DOI: https://doie.org/10.10399/JBSE.2026305789
Rohini H M, Dr. Prabhavathi S
Acoustic Classification, Animal Sound Recognition, Bioacoustics, CNN-LSTM, Deep Learning, Livestock Monitoring, MFCC.
Animal vocalizations provide valuable information regarding species identification, behavioral activities, physiological conditions, and environmental interactions. Automated analysis of animal sounds has gained considerable attention in precision livestock farming, veterinary healthcare, biodiversity monitoring, and smart agricultural systems. Conventional animal recognition approaches mainly rely on manual observation or handcrafted acoustic features, which regularly experience poor scalability and limited generalization capability. This paper presents a deep learning-based Animal Sound Recognition framework using Mel-Frequency Cepstral Coefficients (MFCC) and a hybrid Convolutional Neural Network with Long Short-Term Memory (CNN-LSTM) architecture.
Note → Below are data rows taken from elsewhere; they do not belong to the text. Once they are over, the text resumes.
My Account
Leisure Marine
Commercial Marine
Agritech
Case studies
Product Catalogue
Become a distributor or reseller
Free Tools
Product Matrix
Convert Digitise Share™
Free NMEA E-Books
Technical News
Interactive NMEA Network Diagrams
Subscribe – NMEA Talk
The proposed framework consists of audio acquisition, preprocessing, MFCC feature extraction, CNN-based spatial feature learning, and LSTM-based temporal sequence modeling. A dataset containing 1,942 audio recordings from four animal species, namely cats, dogs, cows, and chickens, was utilized for evaluation. Proposed CNN-LSTM model achieved an overall classification accuracy of 92.45%. The developed framework provides an effective and non-invasive solution for intelligent animal monitoring applications since the obtained precision, recall, and F1-score values confirmed that the proposed model is robustness against Noise. Proposed CNN-LSTM model outperformed several existing animal sound recognition approaches.